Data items
··········

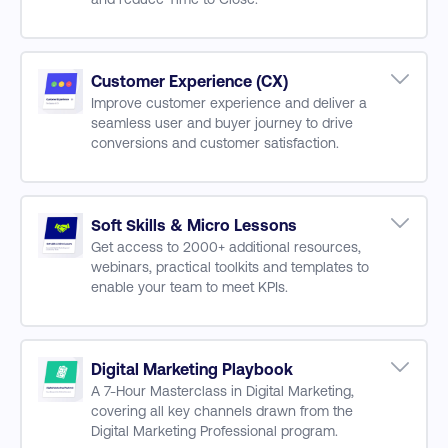
B2B Buyer Process
Finding & Targeting Prospects
Attracting & Engaging Customers
Customer Experience (CX)
Improve customer experience and deliver a
Increasing Engagement & Building Pipeline
seamless user and buyer journey to drive
Digital Sales to Drive Sales Conversion
conversions and customer satisfaction.
Building Deeper Post-Sale Relationships
Agility & Changing Customer Behaviour
Customer Centric Design
Designing for CX Success
Soft Skills & Micro Lessons
Get access to 2000+ additional resources,
Social Customer Service Strategy
webinars, practical toolkits and templates to
Increasing Performance with CX
enable your team to meet KPIs.
Measuring CX, Data, Metrics and Visualisation
Marketing Management & Leadership
Graphic Design for Marketers
GA4 Training Series
Digital Marketing Playbook
A 7-Hour Masterclass in Digital Marketing,
GDPR & Digital Skills
covering all key channels drawn from the
Marketing Automation
Digital Marketing Professional program.
CRM Marketing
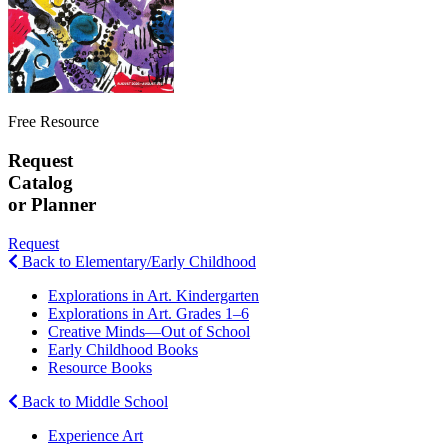
Free Resource
Request
Catalog
or Planner
Request
Back to Elementary/Early Childhood
Explorations in Art. Kindergarten
Explorations in Art. Grades 1–6
Creative Minds—Out of School
Early Childhood Books
Resource Books
Back to Middle School
Experience Art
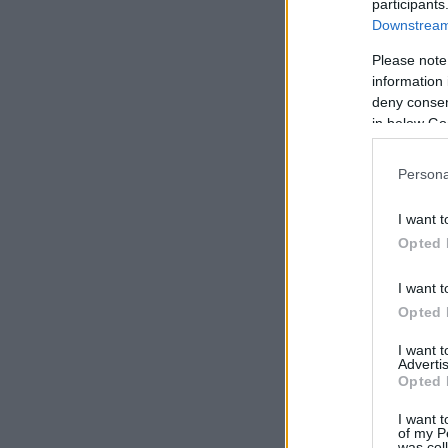
participants
Downstream 
Please note
information 
deny consent
in below Go
Persona
I want t
Opted 
I want t
Opted 
I want 
Advertis
Opted 
I want t
of my P
was col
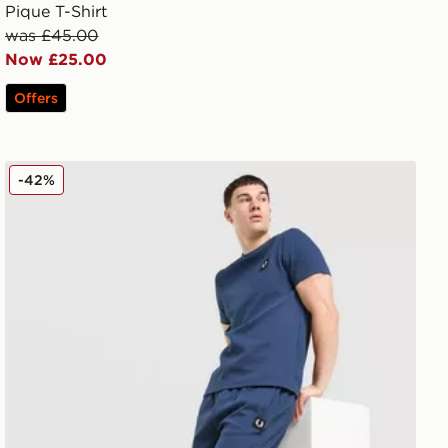
Pique T-Shirt
was £45.00
Now £25.00
Offers
Fred Perry Waffle Shorts
-42%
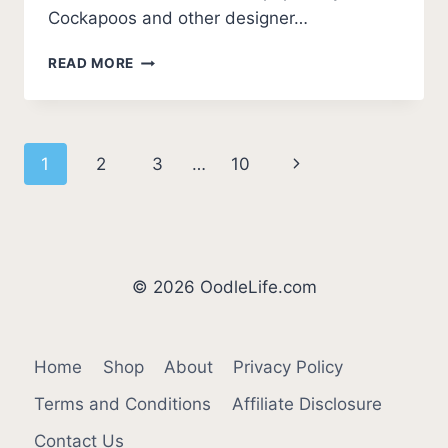
Cockapoos and other designer…
BEST
READ MORE
COCKAPOO
BREEDERS
IN
MISSOURI
Page
Next
1
2
3
…
10
(2026
UPDATE)
navigation
Page
© 2026 OodleLife.com
Home
Shop
About
Privacy Policy
Terms and Conditions
Affiliate Disclosure
Contact Us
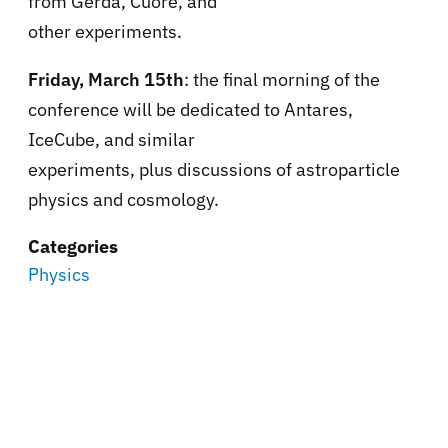
from Gerda, Cuore, and
other experiments.
Friday, March 15th
: the final morning of the
conference will be dedicated to Antares,
IceCube, and similar
experiments, plus discussions of astroparticle
physics and cosmology.
Categories
Physics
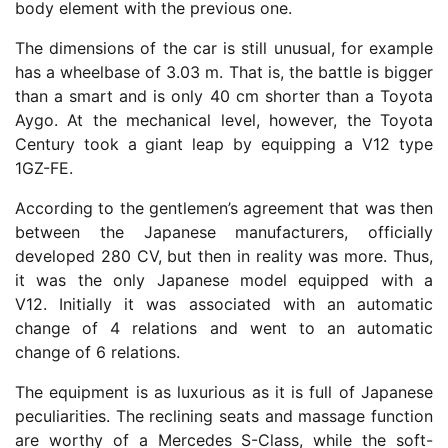
body element with the previous one.
The dimensions of the car is still unusual, for example
has a wheelbase of 3.03 m. That is, the battle is bigger
than a smart and is only 40 cm shorter than a Toyota
Aygo. At the mechanical level, however, the Toyota
Century took a giant leap by equipping a V12 type
1GZ-FE.
According to the gentlemen’s agreement that was then
between the Japanese manufacturers, officially
developed 280 CV, but then in reality was more. Thus,
it was the only Japanese model equipped with a
V12. Initially it was associated with an automatic
change of 4 relations and went to an automatic
change of 6 relations.
The equipment is as luxurious as it is full of Japanese
peculiarities. The reclining seats and massage function
are worthy of a Mercedes S-Class, while the soft-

··········

WHAT YOU ARE ASKED TO DO:
Exclude all images and retype the data precisely.

WRITTEN SOLUTION:
B2B Buyer Process
Finding & Targeting Prospects
Attracting & Engaging Customers
Customer Experience (CX)
Improve customer experience and deliver a
Increasing Engagement & Building Pipeline
seamless user and buyer journey to drive
Digital Sales to Drive Sales Conversion
conversions and customer satisfaction.
Building Deeper Post-Sale Relationships
Agility & Changing Customer Behaviour
Customer Centric Design
Designing for CX Success
Soft Skills & Micro Lessons
Get access to 2000+ additional resources,
Social Customer Service Strategy
webinars, practical toolkits and templates to
Increasing Performance with CX
enable your team to meet KPIs.
Measuring CX, Data, Metrics and Visualisation
Marketing Management & Leadership
Graphic Design for Marketers
GA4 Training Series
Digital Marketing Playbook
A 7-Hour Masterclass in Digital Marketing,
GDPR & Digital Skills
covering all key channels drawn from the
Marketing Automation
Digital Marketing Professional program.
CRM Marketing
Free Resource
Request
Catalog
or Planner
Request
Back to Elementary/Early Childhood
Explorations in Art. Kindergarten
Explorations in Art. Grades 1–6
Creative Minds—Out of School
Early Childhood Books
Resource Books
Back to Middle School
Experience Art
participants
Downstream 
Please note
information 
deny consent
in below Go
Persona
I want t
Opted 
I want t
Opted 
I want 
Advertis
Opted 
I want t
of my P
was col
Pique T-Shirt
was £45.00
Now £25.00
Offers
Fred Perry Waffle Shorts
-42%
Cockapoos and other designer…
BEST
READ MORE
COCKAPOO
BREEDERS
IN
MISSOURI
Page
Next
1
2
3
…
10
(2026
UPDATE)
navigation
Page
© 2026 OodleLife.com
Home
Shop
About
Privacy Policy
Terms and Conditions
Affiliate Disclosure
Contact Us
from Gerda, Cuore, and
other experiments.
Friday, March 15th
: the final morning of the
conference will be dedicated to Antares,
IceCube, and similar
experiments, plus discussions of astroparticle
physics and cosmology.
Categories
Physics
body element with the previous one.
The dimensions of the car is still unusual, for example
has a wheelbase of 3.03 m. That is, the battle is bigger
than a smart and is only 40 cm shorter than a Toyota
Aygo. At the mechanical level, however, the Toyota
Century took a giant leap by equipping a V12 type
1GZ-FE.
According to the gentlemen’s agreement that was then
between the Japanese manufacturers, officially
developed 280 CV, but then in reality was more. Thus,
it was the only Japanese model equipped with a
V12. Initially it was associated with an automatic
change of 4 relations and went to an automatic
change of 6 relations.
The equipment is as luxurious as it is full of Japanese
peculiarities. The reclining seats and massage function
are worthy of a Mercedes S-Class, while the soft-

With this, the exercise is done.